As John Brunner once wrote, “It is one thing to talk glibly about the determinism of history but quite another thing altogether to find oneself caught up in historical forces like dead leaf on the gale.”
At the moment I feel a wee bit like a dead leaf on the gale. As I wrote in a few posts ago, “Waiting for the dead cat bounce”, I had a nice neat plan for selling our house, which, had it all gone through, would have insulated us from much of the gloom and turmoil of the moment. Like so many nice, neat plans I got the timing wrong, so it didn’t happen. So here I am swirling around in the wind looking for that anchor point to allow me to shift to Brunner’s more optimistic image of the Shockwave Rider surfing on the waves of change.
There is a backhanded plus to all this. Had my nice, neat plan gone through I could have found myself basking in a smug disinterest. From one perspective looming stagflation, collapsing property prices, high oil prices, the credit crunch and loss of confidence in our government are all a plus – necessary correctives to a set of collective delusions.
While I still think that is the case, finding one self suffering some of the consequences of those corrections along with millions of others, pushed into the situation of having to focus on getting by, may be a better place to think through what is to be done, rather than one of Olympian detachment – a more human, empathetic place.
The downside is, of course, that one is so busy focusing on the day to day business of getting by that that one has little time, inclination or energy to look at the larger picture and to spot the opportunities for positive change that the current shifts in mood and circumstance generate.
This again may be a question of timing.

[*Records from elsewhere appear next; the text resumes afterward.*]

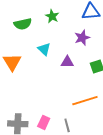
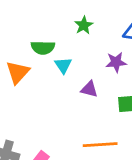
green semicircle: (23, 24) -> (43, 48), moved

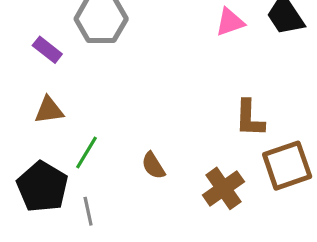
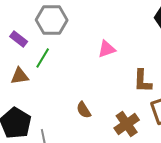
pink triangle: (230, 22) -> (107, 49), moved
green line: (86, 153) -> (43, 58), moved

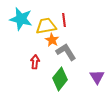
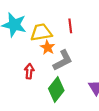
red line: (64, 20) -> (70, 26), moved
gray L-shape: (66, 52) -> (63, 60), turned 95

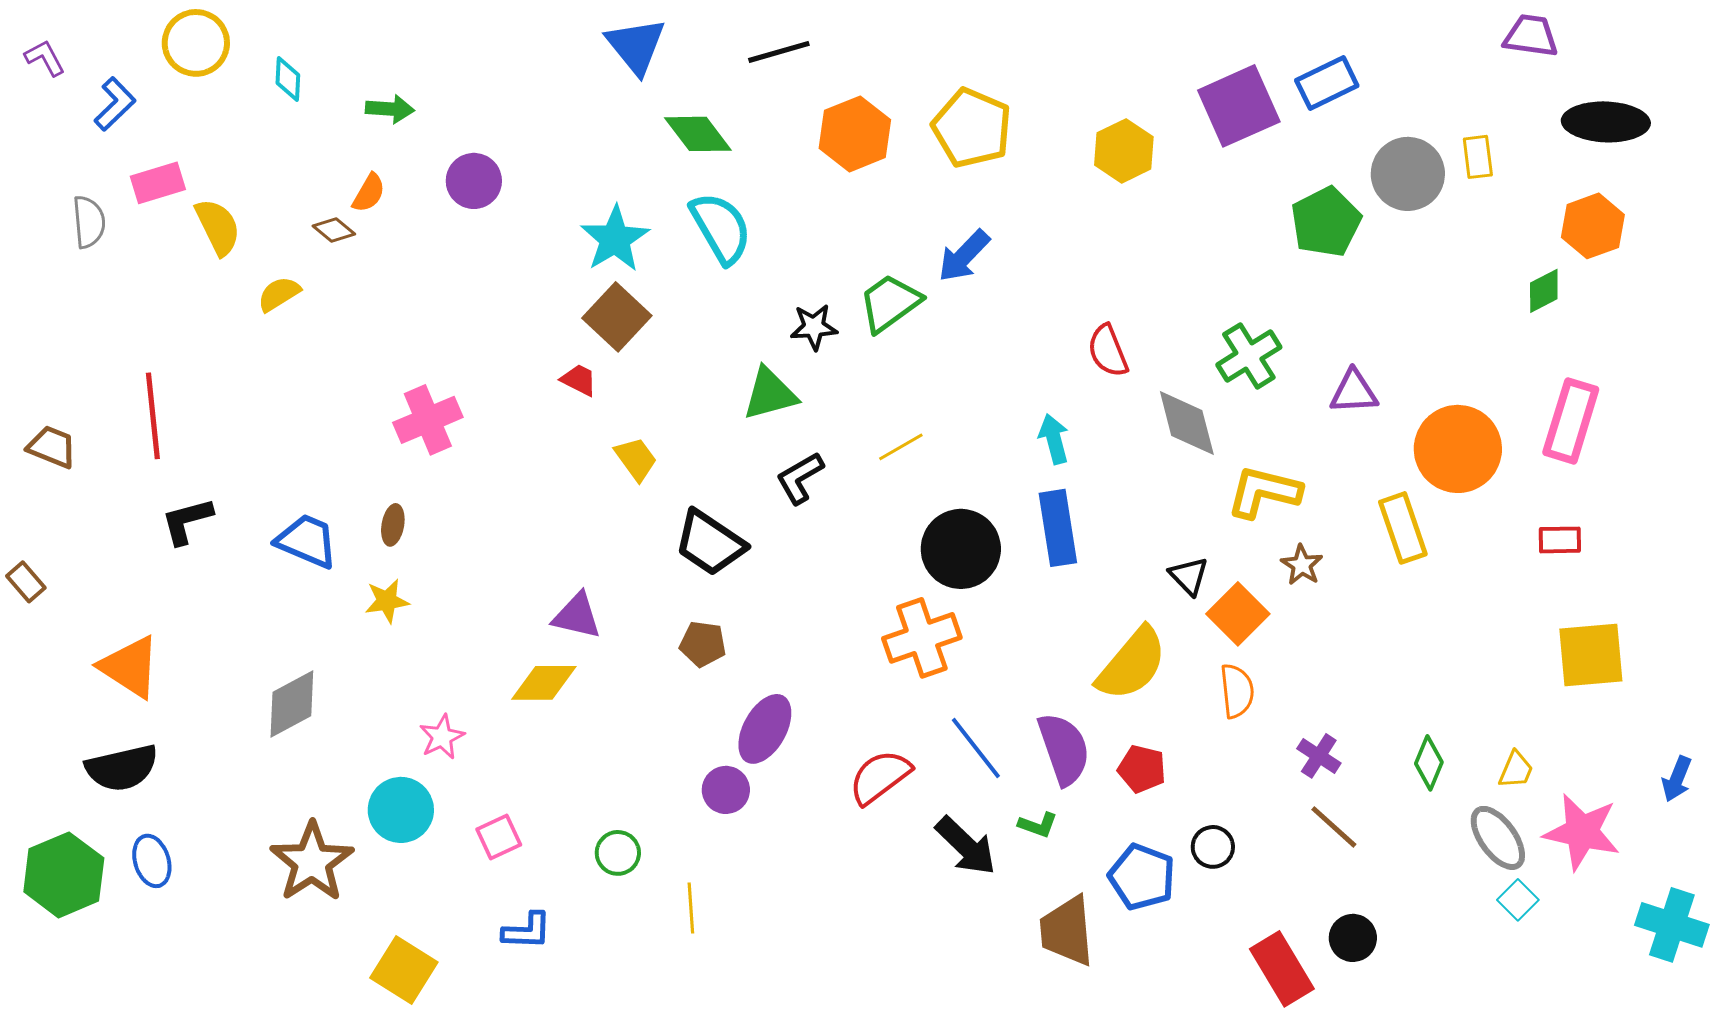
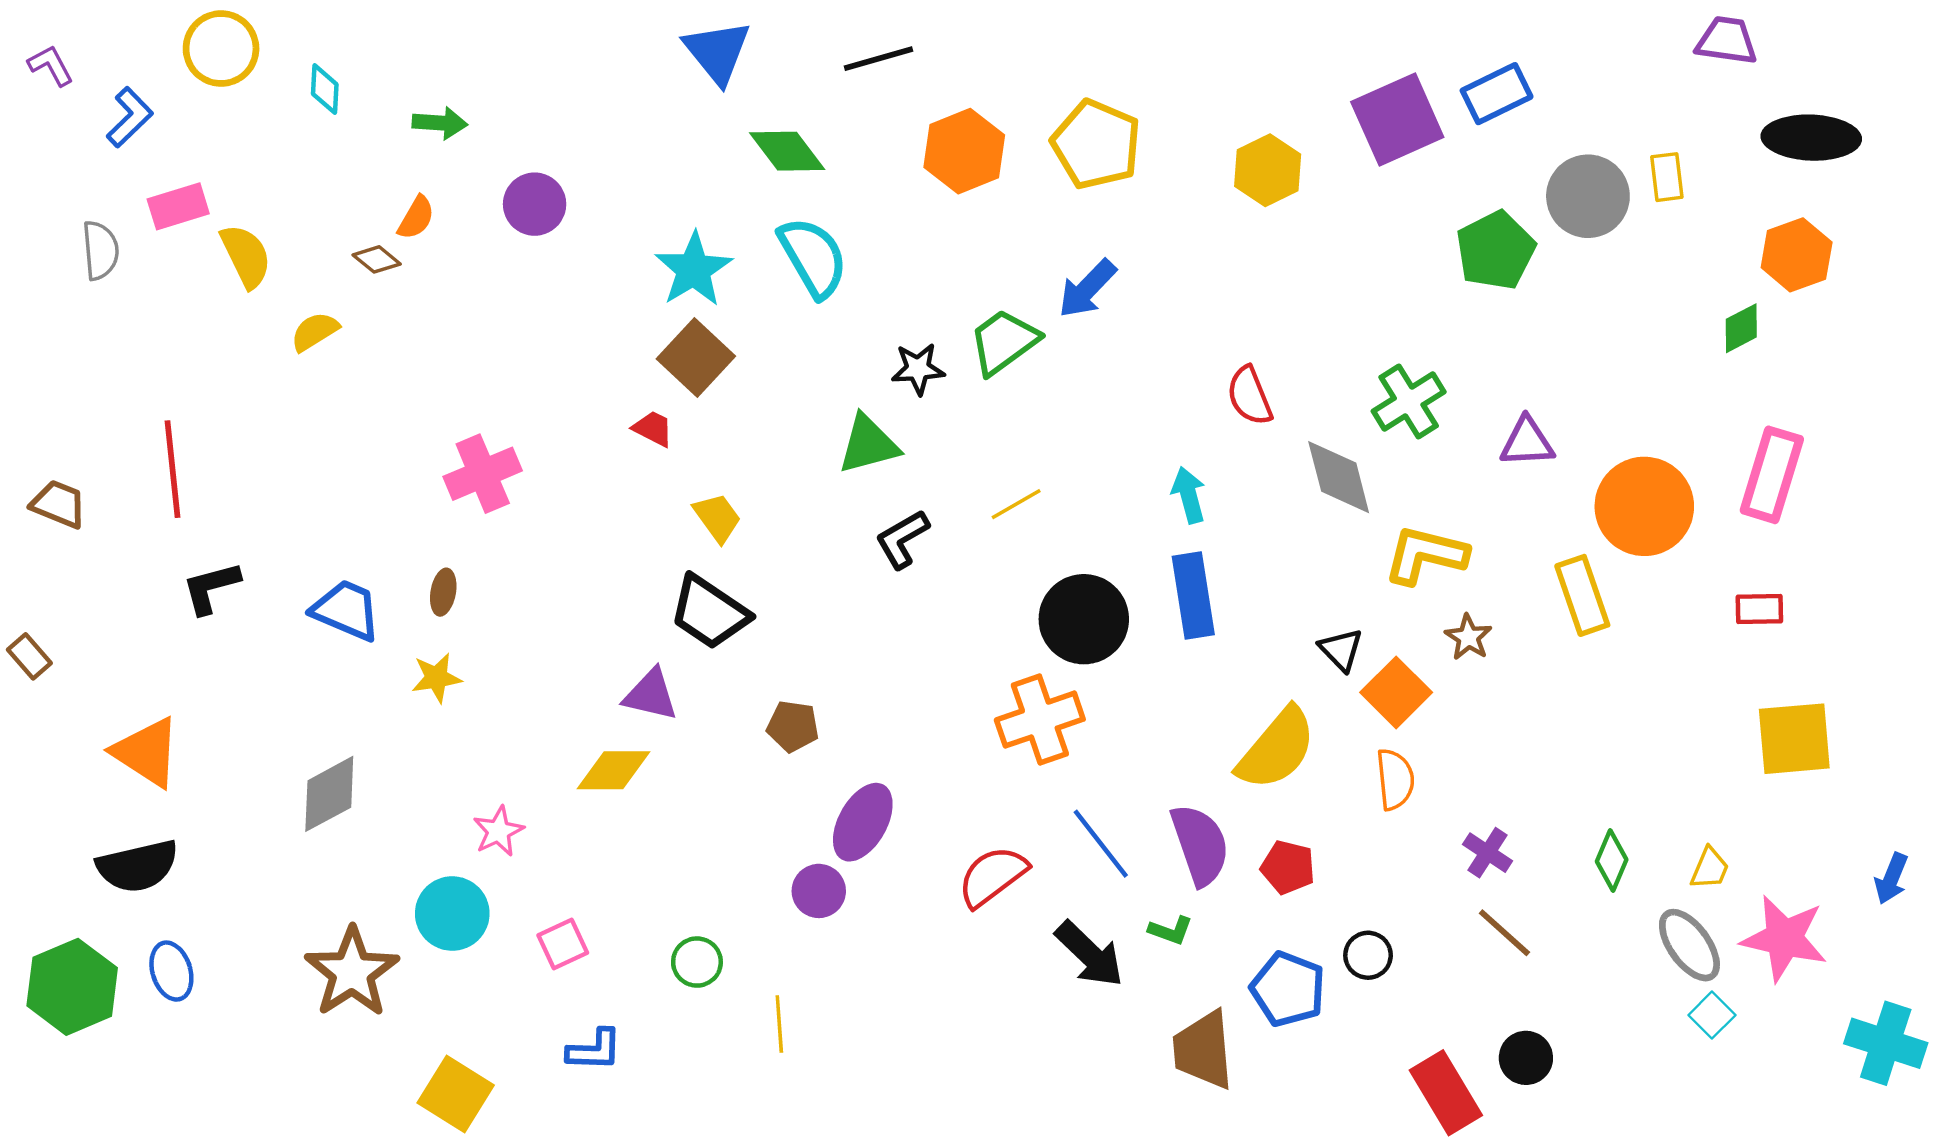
black trapezoid: (710, 543) -> (709, 612), moved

At the moment we have swapped one form of hysteria for another. I suspect that, while not comfortable, things are not going to be as bad as a reading of the financial press would suggest. (I am talking in the relative short term here.) After a while we will reach gloom fatigue – gloom will lose the thrill of novelty and our media will start looking for “things are not so bad stories”.
This is the danger point. There are important lessons to be learnt from the current situation in terms of what not to do, what doesn’t work. Moving from that to seeing what we should be doing is more difficult and will require greater imagination, creativity and improvisation, to say nothing of some hard reality checks. The danger is that as the gloom lifts we will find ourselves returning to the same old same old rather than taking account of the place we all find ourselves in and dealing with it.
As for me, I may allow myself a brief period of indulging in dead leaf mode, but then it is on to the Shockwave Rider.